Nigerians in the diaspora have become arrogant to a fault. The yeye man in New York is our new Area Fada! We cannot ignore the impacts of globalization in all of these as it is often the vehicle for disseminating formerly isolated cultural elements. Various voices can now include their prints in global conversations through digital platforms. That channel means they might also have to spectate as others refine their values in ways that may not satisfy them. However, within this are opportunities. It is admittedly more of a drawn-out strategy as the internet already erases notions of exclusive control, but people who desire to partake in foreign expressions of their narratives can also influence it through the same media that let them out. Sustained virtual activity against authors, such as those in the Asian context, can help evolve attitudes towards marginalized groups.

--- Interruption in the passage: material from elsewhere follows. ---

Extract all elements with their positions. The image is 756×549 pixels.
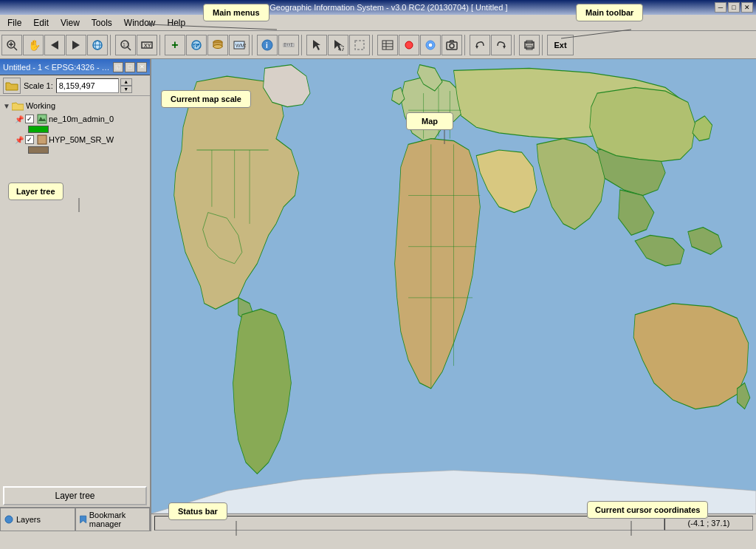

And since the internet allows a surplus level of autonomy outside conventional media, the intending watchers of culture usages can successfully evade the whims of media “gatekeepers”. People on the other end who frequently stand charges for appropriation must also be prepared to have open conversations addressing touchy areas. As opposed to simple pivots to defences like colour blindness, conflicts might be easily avoided when respect is given to individual cultures.
I am not your Area Fada! I am not your Don! I live in the valleys as you do, not your Oga at the top. Look elsewhere. Many of you have become Area Fadas, although you don’t know it. Watch out for the signs. The person who boasts about his comfortable house in London to someone in Lagos is our new Area Fada! Then, you should insult him. When you see yourself as an intellectual superior to others, you and thugs should be treated similarly: the thug is using a gun, and you are using the pen. The man who sees himself as the Don may have the beginning of mental illness; the arrogance means they should abuse him until he is treated at Aro. When you torment others after converting your dollar to naira, you are the “Head Nigga,” the Obaluaye of Niger Delta, messaging others that their lives are not good enough and they should attempt suicide. The elephant may be big, and the monkey may be small. Mr. Elephant should be careful not to see the monkey as hungry as it does not beg for food. Mr. Area Fada, we don’t need your food. The Don, your knowledge has not transformed our country—keep your ideas away from us. Mr. Oga, you are not the one feeding my family.
Area Fada, success is not eternal. Where is Winston Churchill?